Insurance is my life, my career, my profession. I joined US Risk in November, 2005 and am based in the Nashville, TN branch office.
I'm active in industry associations and work as a wholesaler broker, almost exclusively with professional liability lines. The majority of my clients are main street agents who rely upon me to provide the technical expertise and market knowledge to allow them to easily and efficiently write professional liability accounts of all shapes and sizes.
Critical Coverage Concept -- The Professional Services Definition (5/29/08 Knowledge Knugget)
Unlike GL, where a loss must arise from "your work" -- which is whatever you do, and sometimes restricted to the class codes listed on the dec page, sometimes not -- almost all professional liability policies rely upon a definition of professional services to formulate the boundaries of coverage.
More often than you would imagine, an insured's professional services, and the definition in the policy upon which he is relying for coverage do not match up.
Sometimes the definitions are imbedded in the policy wording, such as for architects and engineers, some insurance agents E&O forms, medical malpractice forms, etc. However, in the world of technology liability and miscellaneous professional, one will most frequently find the definition of professional services provided on the declarations page or by endorsement.
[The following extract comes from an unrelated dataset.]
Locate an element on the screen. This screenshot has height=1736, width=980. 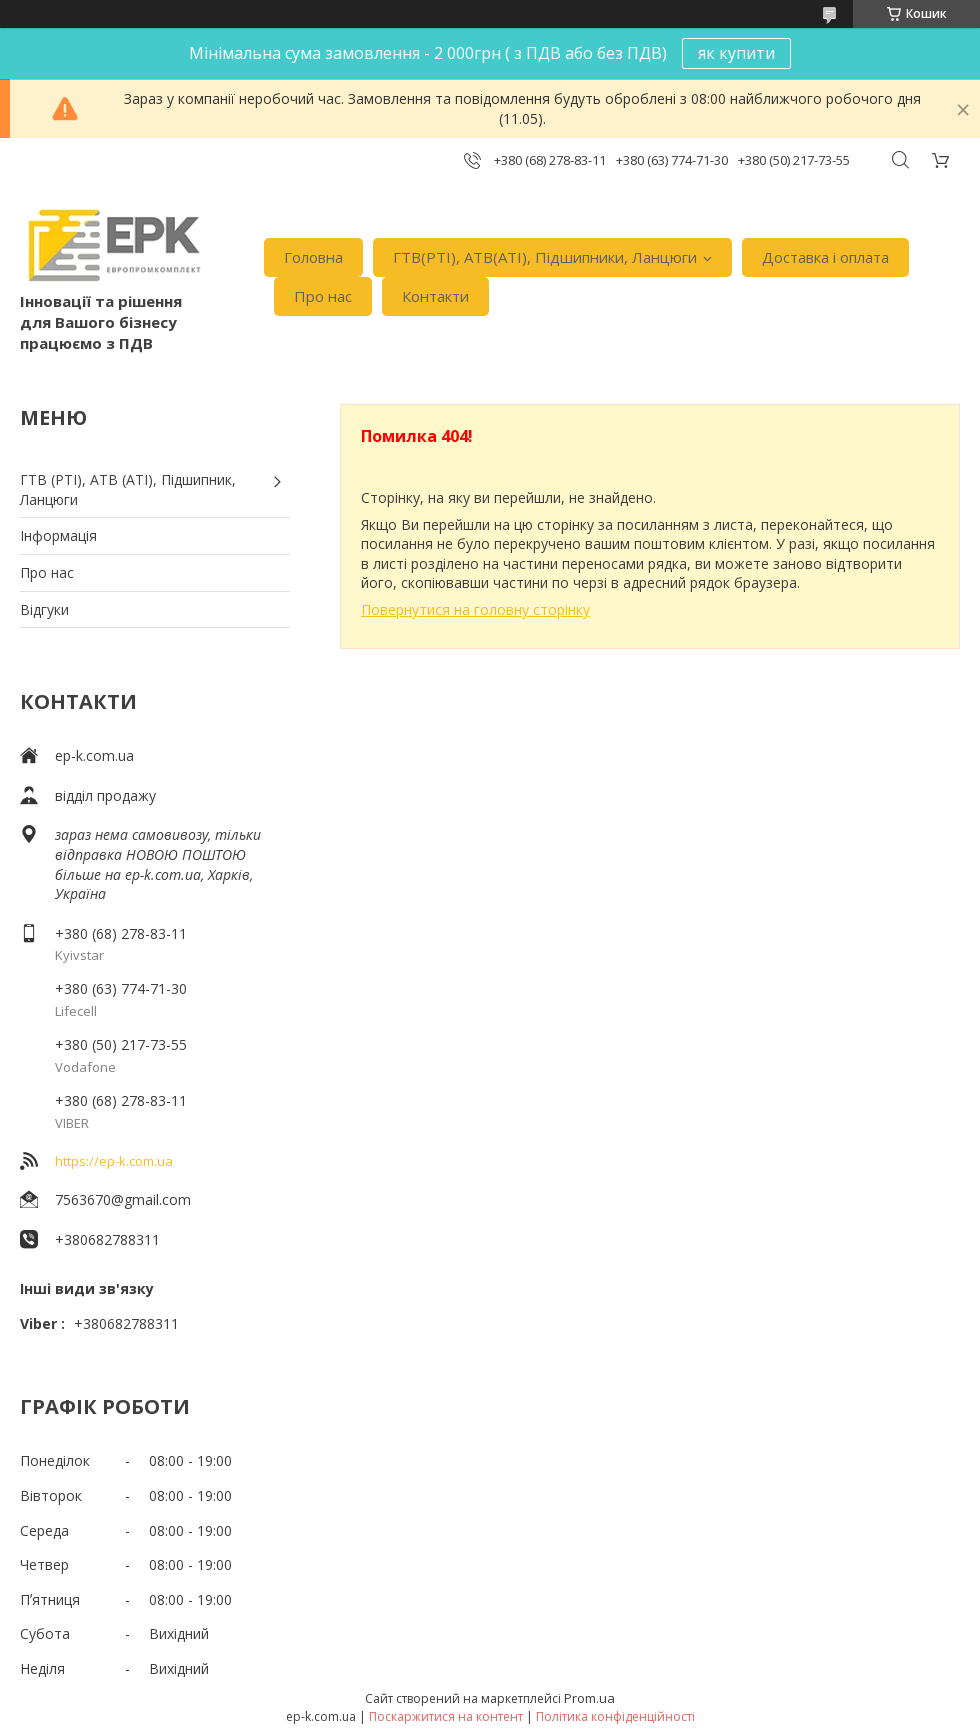
https://ep-k.com.ua is located at coordinates (114, 1161).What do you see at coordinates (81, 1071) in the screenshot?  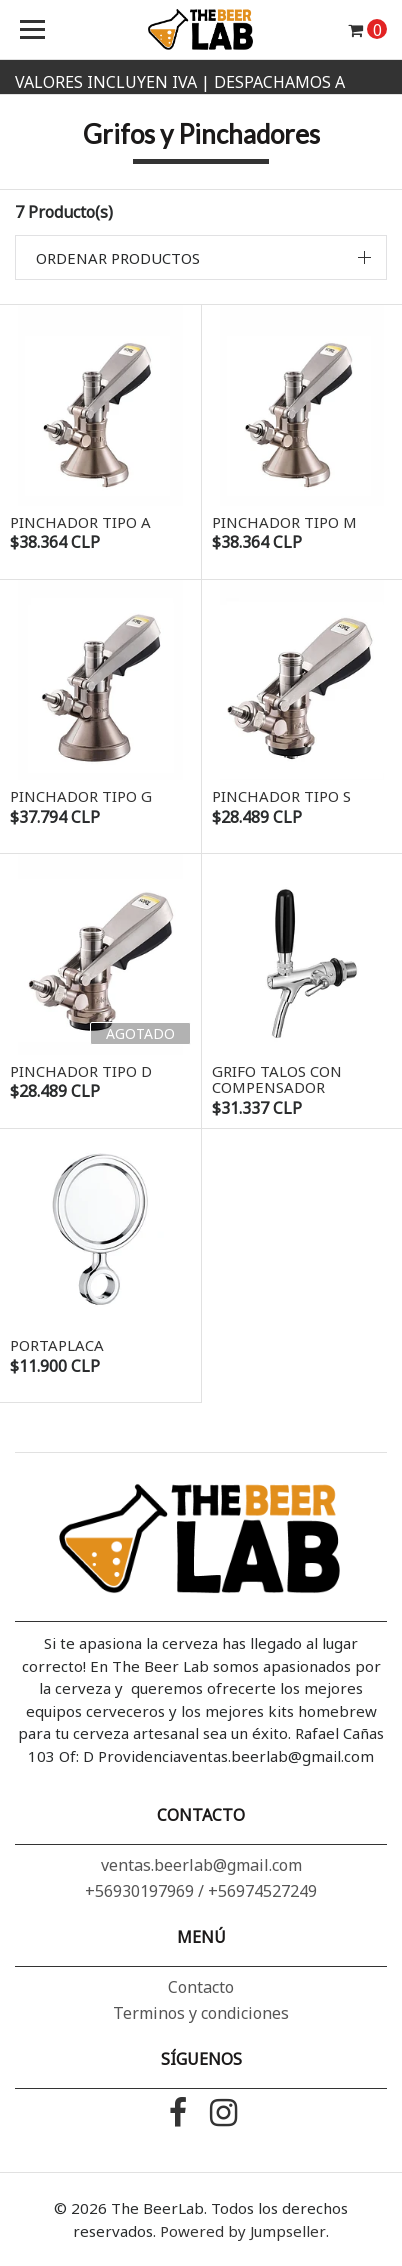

Differences can be subtle, or they can be broad. Take, for example, the incident of an insured who had a medical billing service and also did credentialing services for those medical offices for which she did billing. Her professional liability policy definition of professional services said "medical billing service" and made no mention at all of the credentialing services. If a claim arose from her credentialing service (which is *not* incidental to medical billing -- more about that later), would the carrier have any obligation to defend or pay a claim?
Some would argue that the definition on the dec is only a rating basis, as one finds in GL. But -- and this is a BIG BUT! -- the GL policy does not (unendorsed) refer back to that "class code" to define coverage, and the professional liability policy does! Review this paraphrased typical language, then go check some of your own policies and see what you think:
"We cover the insured for claims arising from Wrongful Acts." Wrongful Acts are then defined as "any act, error or omission in the rendering of or failure to render Professional Serivces." Then Professional Services are defined (I didn't say this would be straightforward) as -- "...services rendered to others for a fee solely in the conduct of the Insured's profession as stated in Item X of the declarations page."
Think about our medical billing lady. Any credentialing coverage there?